Quienes compartimos el día a día de este deporte tenemos nuestros propios códigos emocionales para disfrutarlo o padecerlo. En cada una de sus últimas batallas, los golpes que recibió Rafael Márquez confieso que me dolieron más que al propio Márquez. El adiós a su carrera, no solo ha sido una decisión inteligente, también nos trajo alivio a quienes disfrutamos de todo lo que el no dio a raudales en 18 años de carrera.
Emoción, coraje, entrega, espectáculo, valentía y esa madera especial de que están hechos unos pocos. Los que ganan o pierden dejando la piel sobre la lona. Los que pierden y se levantan, una y otra y otra vez hasta que consiguen doblegar a los fantasmas que la mayoría de los luchadores cargan en sus entrañas.
Porque en este negocio de dar y recibir golpes para ser parte del show o, si lo prefieren, el circo romano del presente, hay dos tipos de despedidas: la de aquellos cuyas carreras al rememorarlas nos arrancan lágrimas de agradecimiento y las de aquellos que habíamos olvidado mucho antes de su adiós. Porque se puede ser campeón muchas veces. Hoy los existen a raudales, pero a la hora de marchar, de colgar los guantes y dejar los ensogados para siempre, son muy pocos los verdaderos monarcas. Muy pocos son los que consiguen llevarse hacia el camino de la historia, el mayor de los cinturones: el del agradecimiento.
El boxeo, amado y cruel al mismo tiempo, suele cobrar un duro precio a sus grandes gladiadores. Los memorables intercambios, los duelos encarnizados hasta la última gota de sangre o las batallas a pecho abierto, donde a nadie importa mantener o perder el invicto. Los combates donde hay un enemigo a vencer y el cuerpo no permite flaquezas, siempre dejan secuelas. Hay que aceptarlo o renunciar. Rafael Márquez jamás renunció, se jugó el alma en cada asalto y en la victoria o la derrota siempre llevó con orgullo y dignidad aquello que a los hombres nos identifica como tales.

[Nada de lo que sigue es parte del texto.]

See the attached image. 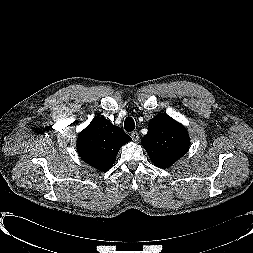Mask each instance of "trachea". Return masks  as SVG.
<instances>
[{
  "label": "trachea",
  "mask_w": 253,
  "mask_h": 253,
  "mask_svg": "<svg viewBox=\"0 0 253 253\" xmlns=\"http://www.w3.org/2000/svg\"><path fill=\"white\" fill-rule=\"evenodd\" d=\"M124 128L127 132H132L135 129V123L131 117L125 119Z\"/></svg>",
  "instance_id": "1"
}]
</instances>
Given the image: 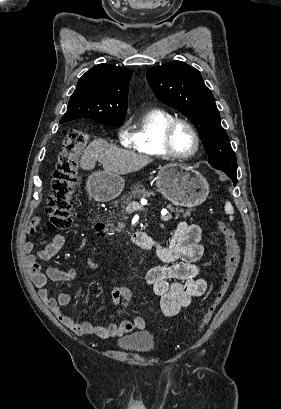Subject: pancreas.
Here are the masks:
<instances>
[{
    "instance_id": "pancreas-1",
    "label": "pancreas",
    "mask_w": 281,
    "mask_h": 409,
    "mask_svg": "<svg viewBox=\"0 0 281 409\" xmlns=\"http://www.w3.org/2000/svg\"><path fill=\"white\" fill-rule=\"evenodd\" d=\"M151 194H153L152 190H146L143 184H133L130 194H128L125 200H123L124 205H127V202H129L131 198H149ZM167 207L170 209V211H172V213H177L175 219L180 217V213H183L184 217H186V215L189 213V211H183V209H174V207H171V205H167ZM122 209H125V207H122ZM118 225H120V227H124V223H118Z\"/></svg>"
}]
</instances>
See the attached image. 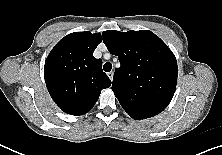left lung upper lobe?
I'll list each match as a JSON object with an SVG mask.
<instances>
[{
	"instance_id": "5c2ea615",
	"label": "left lung upper lobe",
	"mask_w": 222,
	"mask_h": 155,
	"mask_svg": "<svg viewBox=\"0 0 222 155\" xmlns=\"http://www.w3.org/2000/svg\"><path fill=\"white\" fill-rule=\"evenodd\" d=\"M103 42L118 56L112 90L133 119L162 112L170 103L177 84V61L173 52L149 30L104 31Z\"/></svg>"
}]
</instances>
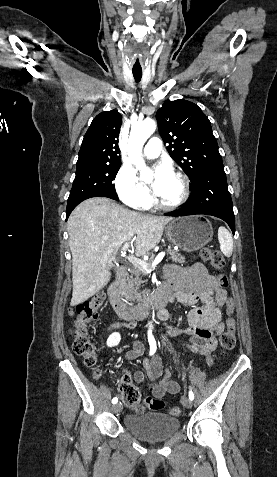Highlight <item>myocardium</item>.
I'll use <instances>...</instances> for the list:
<instances>
[{
	"label": "myocardium",
	"instance_id": "obj_1",
	"mask_svg": "<svg viewBox=\"0 0 277 477\" xmlns=\"http://www.w3.org/2000/svg\"><path fill=\"white\" fill-rule=\"evenodd\" d=\"M173 174L180 180L182 185V192L180 197L172 203H166L162 201L158 196H156L155 201L157 206L164 210H175L180 208L187 202L190 196V181L188 177L184 173L179 171H176Z\"/></svg>",
	"mask_w": 277,
	"mask_h": 477
}]
</instances>
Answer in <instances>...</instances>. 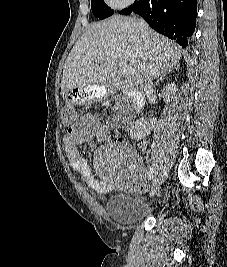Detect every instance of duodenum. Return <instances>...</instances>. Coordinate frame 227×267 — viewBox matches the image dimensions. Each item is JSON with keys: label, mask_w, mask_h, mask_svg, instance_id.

El boxeo es un deporte cruel, que no admite claudicaciones, donde miles empiezan, pero unos pocos llegan. Un deporte que salva vidas, pero también termina con vidas. Un deporte que necesita, además de coraje, mucha perseverancia y determinación. Rafael Márquez en ese aspecto le ha dado mucho a este deporte y en especial a las generaciones de guerreros que buscan, desde el primer escalón, su lugar en este mundo.
En el boxeo no es fácil ser ejemplo, pero él lo ha sido y lo seguirá siendo. Un campeón con objetivos, que ha sabido ganar, ha sabido perder y ha sabido decir adiós con la frente en alto. Un campeón que nos enseña que más importante que las victorias o las derrotas, ha sido trabajar duro para ser un poco mejor cada día: dentro y fuera del cuadrilátero.

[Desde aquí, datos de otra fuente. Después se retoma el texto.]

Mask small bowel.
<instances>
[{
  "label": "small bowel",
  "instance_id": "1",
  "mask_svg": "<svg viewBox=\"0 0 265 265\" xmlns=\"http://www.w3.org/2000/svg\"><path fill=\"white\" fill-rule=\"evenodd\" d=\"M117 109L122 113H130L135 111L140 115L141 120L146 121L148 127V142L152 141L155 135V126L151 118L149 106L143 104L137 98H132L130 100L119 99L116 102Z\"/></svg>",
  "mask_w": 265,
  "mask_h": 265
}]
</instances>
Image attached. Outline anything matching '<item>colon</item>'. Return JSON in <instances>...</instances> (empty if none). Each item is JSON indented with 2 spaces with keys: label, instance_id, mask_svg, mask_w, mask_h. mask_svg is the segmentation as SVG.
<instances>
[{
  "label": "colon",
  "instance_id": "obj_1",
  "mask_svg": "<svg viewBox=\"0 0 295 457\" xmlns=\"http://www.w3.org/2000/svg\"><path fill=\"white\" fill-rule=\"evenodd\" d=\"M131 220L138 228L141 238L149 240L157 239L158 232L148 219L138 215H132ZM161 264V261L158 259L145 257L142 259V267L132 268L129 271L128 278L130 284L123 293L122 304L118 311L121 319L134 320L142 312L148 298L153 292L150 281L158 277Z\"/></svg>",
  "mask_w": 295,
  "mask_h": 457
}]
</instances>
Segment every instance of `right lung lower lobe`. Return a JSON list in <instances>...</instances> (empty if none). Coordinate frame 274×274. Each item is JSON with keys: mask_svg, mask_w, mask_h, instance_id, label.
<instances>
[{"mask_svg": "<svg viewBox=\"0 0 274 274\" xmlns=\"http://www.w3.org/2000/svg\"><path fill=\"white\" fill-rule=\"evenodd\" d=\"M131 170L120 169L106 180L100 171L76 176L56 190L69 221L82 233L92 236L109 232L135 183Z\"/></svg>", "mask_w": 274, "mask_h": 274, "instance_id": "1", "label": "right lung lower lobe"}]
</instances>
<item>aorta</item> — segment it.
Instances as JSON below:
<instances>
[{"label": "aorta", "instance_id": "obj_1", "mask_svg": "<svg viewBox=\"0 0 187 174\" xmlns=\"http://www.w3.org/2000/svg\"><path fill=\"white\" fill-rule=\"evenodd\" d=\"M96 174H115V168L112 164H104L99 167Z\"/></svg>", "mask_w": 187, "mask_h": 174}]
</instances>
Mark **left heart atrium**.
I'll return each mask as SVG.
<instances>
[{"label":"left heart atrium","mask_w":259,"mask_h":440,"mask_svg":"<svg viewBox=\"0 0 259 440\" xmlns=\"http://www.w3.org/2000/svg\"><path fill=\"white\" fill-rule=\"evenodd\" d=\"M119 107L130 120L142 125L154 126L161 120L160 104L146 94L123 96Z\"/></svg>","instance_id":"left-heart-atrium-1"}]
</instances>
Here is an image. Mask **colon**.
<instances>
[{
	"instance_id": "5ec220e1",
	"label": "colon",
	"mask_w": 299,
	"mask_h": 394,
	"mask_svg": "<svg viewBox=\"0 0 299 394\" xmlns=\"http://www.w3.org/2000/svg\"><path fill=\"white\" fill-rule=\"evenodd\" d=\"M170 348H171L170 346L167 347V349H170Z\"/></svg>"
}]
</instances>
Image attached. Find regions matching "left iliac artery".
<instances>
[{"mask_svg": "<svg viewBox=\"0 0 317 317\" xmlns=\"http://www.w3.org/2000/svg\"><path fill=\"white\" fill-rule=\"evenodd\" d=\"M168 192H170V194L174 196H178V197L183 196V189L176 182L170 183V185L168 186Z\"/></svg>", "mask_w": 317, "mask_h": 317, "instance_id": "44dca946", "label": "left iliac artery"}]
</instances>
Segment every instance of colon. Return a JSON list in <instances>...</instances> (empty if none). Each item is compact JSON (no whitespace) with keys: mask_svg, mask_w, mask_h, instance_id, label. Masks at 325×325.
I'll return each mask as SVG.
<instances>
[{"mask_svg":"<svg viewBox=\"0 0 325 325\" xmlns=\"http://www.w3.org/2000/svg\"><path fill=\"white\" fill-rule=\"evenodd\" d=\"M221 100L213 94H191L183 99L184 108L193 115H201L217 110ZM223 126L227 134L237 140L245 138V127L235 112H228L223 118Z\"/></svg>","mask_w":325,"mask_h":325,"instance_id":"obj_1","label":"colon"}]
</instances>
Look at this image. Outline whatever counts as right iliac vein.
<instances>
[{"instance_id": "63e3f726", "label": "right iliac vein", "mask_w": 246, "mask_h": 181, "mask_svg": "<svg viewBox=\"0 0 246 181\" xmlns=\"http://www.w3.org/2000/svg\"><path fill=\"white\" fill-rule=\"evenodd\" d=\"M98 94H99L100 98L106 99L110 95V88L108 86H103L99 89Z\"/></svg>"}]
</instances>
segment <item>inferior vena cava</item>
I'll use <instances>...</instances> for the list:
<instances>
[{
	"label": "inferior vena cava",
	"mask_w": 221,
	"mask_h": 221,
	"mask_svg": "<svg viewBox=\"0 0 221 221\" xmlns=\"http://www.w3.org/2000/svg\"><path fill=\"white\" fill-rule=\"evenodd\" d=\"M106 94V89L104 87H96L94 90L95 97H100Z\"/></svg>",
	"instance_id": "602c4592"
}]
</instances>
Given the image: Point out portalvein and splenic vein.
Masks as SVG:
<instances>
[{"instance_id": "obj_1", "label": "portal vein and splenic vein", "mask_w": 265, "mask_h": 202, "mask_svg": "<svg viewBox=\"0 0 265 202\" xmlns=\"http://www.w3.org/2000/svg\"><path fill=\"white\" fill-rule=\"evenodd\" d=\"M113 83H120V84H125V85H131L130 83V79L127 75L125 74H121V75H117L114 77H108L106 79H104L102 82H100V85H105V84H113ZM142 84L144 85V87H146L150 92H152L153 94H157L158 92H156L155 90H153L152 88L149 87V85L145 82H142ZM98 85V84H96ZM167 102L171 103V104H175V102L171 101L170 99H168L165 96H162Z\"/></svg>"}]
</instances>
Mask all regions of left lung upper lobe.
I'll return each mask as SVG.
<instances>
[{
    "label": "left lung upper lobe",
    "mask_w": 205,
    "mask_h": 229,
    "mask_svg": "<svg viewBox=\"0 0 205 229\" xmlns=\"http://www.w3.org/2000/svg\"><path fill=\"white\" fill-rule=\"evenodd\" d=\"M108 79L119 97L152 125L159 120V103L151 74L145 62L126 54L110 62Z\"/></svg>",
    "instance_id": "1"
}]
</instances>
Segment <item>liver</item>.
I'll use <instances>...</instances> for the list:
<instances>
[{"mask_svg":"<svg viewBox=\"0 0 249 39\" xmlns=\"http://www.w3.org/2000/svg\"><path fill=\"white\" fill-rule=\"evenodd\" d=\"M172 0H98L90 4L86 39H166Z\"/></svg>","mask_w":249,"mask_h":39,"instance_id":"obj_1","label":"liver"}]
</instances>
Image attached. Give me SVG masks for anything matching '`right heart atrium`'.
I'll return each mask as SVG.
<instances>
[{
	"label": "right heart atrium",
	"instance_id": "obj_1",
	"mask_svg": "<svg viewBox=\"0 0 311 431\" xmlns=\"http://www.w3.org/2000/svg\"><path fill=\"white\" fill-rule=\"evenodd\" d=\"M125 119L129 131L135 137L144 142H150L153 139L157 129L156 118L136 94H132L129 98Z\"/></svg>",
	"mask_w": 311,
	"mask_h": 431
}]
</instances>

La luz de los campeones, suele ser más intensa cuando la supieron llevar con dignidad. La luz de los campeones brilla más, cuando el monarca acepta que le ganó a la vida y alcanzó la meta forjada: "El boxeo me dio la estabilidad que buscaba para mi familia, en base gracias a mi esfuerzo, pero al final el boxeo y yo fuimos uno mismo, llegamos bien y nos vamos bien", le dijo a ESPN.
Es verdad. Rafa Márquez cumplió consigo mismo, cumplió con el bien más preciado: su familia y cumplió con todos nosotros, simples fanáticos de un deporte al cual amamos. En la alforja de la memoria, nos queda el imborrable recuerdo de sus cuatro batallas contra Israel Vázquez, el primer título mundial contra Tim Austin o las guerras contra Marc Johnson, Silence Mabuza, Ricardo Vargas o Mauricio Pastrana, por nombrar algunas.

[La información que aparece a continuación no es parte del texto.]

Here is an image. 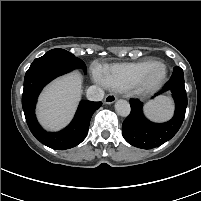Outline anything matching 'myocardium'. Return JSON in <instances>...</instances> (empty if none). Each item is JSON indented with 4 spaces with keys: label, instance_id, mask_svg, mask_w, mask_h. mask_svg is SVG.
Instances as JSON below:
<instances>
[{
    "label": "myocardium",
    "instance_id": "f54148a6",
    "mask_svg": "<svg viewBox=\"0 0 201 201\" xmlns=\"http://www.w3.org/2000/svg\"><path fill=\"white\" fill-rule=\"evenodd\" d=\"M158 67L162 70L161 75L156 80H153L152 73ZM167 76V65L161 61H155L142 73L133 88L141 94L152 93L163 86L167 80Z\"/></svg>",
    "mask_w": 201,
    "mask_h": 201
}]
</instances>
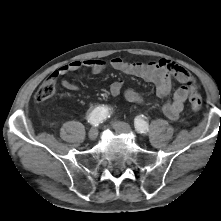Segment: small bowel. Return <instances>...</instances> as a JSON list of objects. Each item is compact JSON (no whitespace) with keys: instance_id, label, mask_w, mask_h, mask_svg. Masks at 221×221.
<instances>
[{"instance_id":"obj_1","label":"small bowel","mask_w":221,"mask_h":221,"mask_svg":"<svg viewBox=\"0 0 221 221\" xmlns=\"http://www.w3.org/2000/svg\"><path fill=\"white\" fill-rule=\"evenodd\" d=\"M108 67L152 83L155 86L157 96L161 98H165L171 94L172 78L180 82L182 86L173 92L172 98L167 100L162 107L165 116L171 120L177 119L182 113L184 104L190 94V88L195 89L197 87L196 80L191 74L180 65L167 59L147 63L128 62L121 57H114L108 62L97 58L76 60L55 70L51 74V77L57 80L81 68H88L93 74H100ZM61 85L69 91H77L79 89L77 84L67 79H63ZM110 93L113 96L123 94L124 98L130 103L141 104L143 102L141 94L135 89L128 88L123 90V82L121 80H117L111 84Z\"/></svg>"}]
</instances>
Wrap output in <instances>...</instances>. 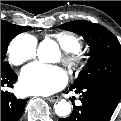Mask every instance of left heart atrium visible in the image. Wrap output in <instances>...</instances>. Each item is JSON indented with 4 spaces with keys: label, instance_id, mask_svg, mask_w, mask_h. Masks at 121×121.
Returning <instances> with one entry per match:
<instances>
[{
    "label": "left heart atrium",
    "instance_id": "left-heart-atrium-1",
    "mask_svg": "<svg viewBox=\"0 0 121 121\" xmlns=\"http://www.w3.org/2000/svg\"><path fill=\"white\" fill-rule=\"evenodd\" d=\"M67 80L61 67L33 63L23 69L20 86L27 94L49 95L61 90Z\"/></svg>",
    "mask_w": 121,
    "mask_h": 121
}]
</instances>
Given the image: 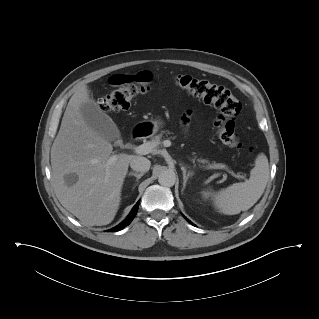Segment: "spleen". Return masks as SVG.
Segmentation results:
<instances>
[{
    "mask_svg": "<svg viewBox=\"0 0 319 319\" xmlns=\"http://www.w3.org/2000/svg\"><path fill=\"white\" fill-rule=\"evenodd\" d=\"M269 179V163L261 153L250 171V178L245 182L233 185L214 195L215 206L226 215L239 214L250 209L262 196Z\"/></svg>",
    "mask_w": 319,
    "mask_h": 319,
    "instance_id": "1",
    "label": "spleen"
}]
</instances>
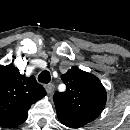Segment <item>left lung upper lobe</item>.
I'll list each match as a JSON object with an SVG mask.
<instances>
[{"label":"left lung upper lobe","instance_id":"5c2ea615","mask_svg":"<svg viewBox=\"0 0 130 130\" xmlns=\"http://www.w3.org/2000/svg\"><path fill=\"white\" fill-rule=\"evenodd\" d=\"M61 79L66 84V91L54 94L57 113L87 123L96 119L107 99L100 80L77 67L69 69Z\"/></svg>","mask_w":130,"mask_h":130}]
</instances>
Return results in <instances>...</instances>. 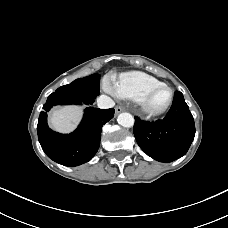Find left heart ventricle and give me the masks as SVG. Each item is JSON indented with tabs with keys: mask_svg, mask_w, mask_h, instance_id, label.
<instances>
[{
	"mask_svg": "<svg viewBox=\"0 0 228 228\" xmlns=\"http://www.w3.org/2000/svg\"><path fill=\"white\" fill-rule=\"evenodd\" d=\"M167 99H168V91L164 88L159 89L151 95L149 99V106L152 109H158L166 103Z\"/></svg>",
	"mask_w": 228,
	"mask_h": 228,
	"instance_id": "left-heart-ventricle-1",
	"label": "left heart ventricle"
}]
</instances>
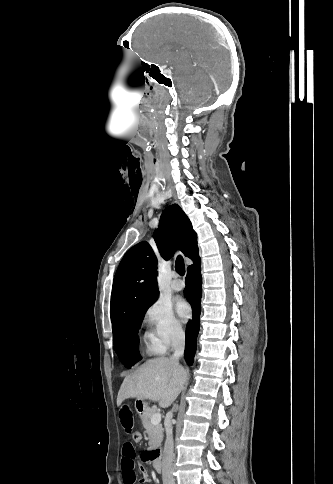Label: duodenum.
I'll use <instances>...</instances> for the list:
<instances>
[{
    "label": "duodenum",
    "mask_w": 333,
    "mask_h": 484,
    "mask_svg": "<svg viewBox=\"0 0 333 484\" xmlns=\"http://www.w3.org/2000/svg\"><path fill=\"white\" fill-rule=\"evenodd\" d=\"M152 462L153 467L156 472L161 473L162 471V462H161V452L159 449H155L152 452Z\"/></svg>",
    "instance_id": "duodenum-1"
}]
</instances>
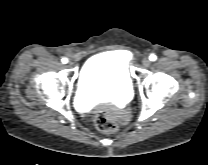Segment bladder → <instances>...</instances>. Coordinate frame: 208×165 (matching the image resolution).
<instances>
[{
  "mask_svg": "<svg viewBox=\"0 0 208 165\" xmlns=\"http://www.w3.org/2000/svg\"><path fill=\"white\" fill-rule=\"evenodd\" d=\"M80 101H111L117 105L129 101L133 93L127 61L121 51L93 55L84 63L77 87Z\"/></svg>",
  "mask_w": 208,
  "mask_h": 165,
  "instance_id": "1",
  "label": "bladder"
}]
</instances>
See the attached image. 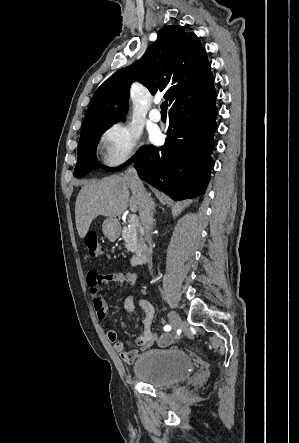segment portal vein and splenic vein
Instances as JSON below:
<instances>
[{
	"instance_id": "portal-vein-and-splenic-vein-1",
	"label": "portal vein and splenic vein",
	"mask_w": 299,
	"mask_h": 443,
	"mask_svg": "<svg viewBox=\"0 0 299 443\" xmlns=\"http://www.w3.org/2000/svg\"><path fill=\"white\" fill-rule=\"evenodd\" d=\"M129 222H130V224H135V223H138V218H137V216L136 215H131L130 216V219H129Z\"/></svg>"
}]
</instances>
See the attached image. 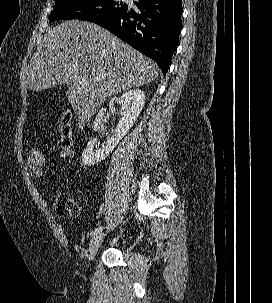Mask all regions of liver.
Instances as JSON below:
<instances>
[{
  "label": "liver",
  "instance_id": "1",
  "mask_svg": "<svg viewBox=\"0 0 272 303\" xmlns=\"http://www.w3.org/2000/svg\"><path fill=\"white\" fill-rule=\"evenodd\" d=\"M158 74L153 60L106 29L71 20L46 30L44 45L30 64L28 82L33 91L65 83L78 125L84 126L108 97L143 86Z\"/></svg>",
  "mask_w": 272,
  "mask_h": 303
}]
</instances>
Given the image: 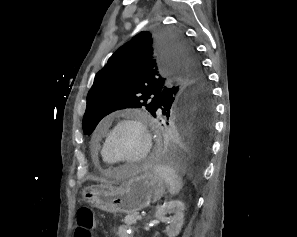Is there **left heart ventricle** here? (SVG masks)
<instances>
[{
    "instance_id": "left-heart-ventricle-1",
    "label": "left heart ventricle",
    "mask_w": 297,
    "mask_h": 237,
    "mask_svg": "<svg viewBox=\"0 0 297 237\" xmlns=\"http://www.w3.org/2000/svg\"><path fill=\"white\" fill-rule=\"evenodd\" d=\"M144 139L140 130L133 125L120 127L109 142V151L120 159L138 157L143 150Z\"/></svg>"
}]
</instances>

El espectáculo, el show, aquel momento de esparcimiento frente al televisor, es parte de nuestros recuerdos. La emoción de cada asalto, la incertidumbre por el resultado final y luego la alegría o la tristeza tras el desenlace, dejan una huella indeleble en nuestras memorias. Rafa Márquez llenó muchos de esos momentos y a través de los mismos aprendimos a admirarlo, respetarlo y valorarlo. Por ello y por tantos años de emociones, entrega y compromiso con el espectáculo: ¡Gracias, muchas gracias campeón!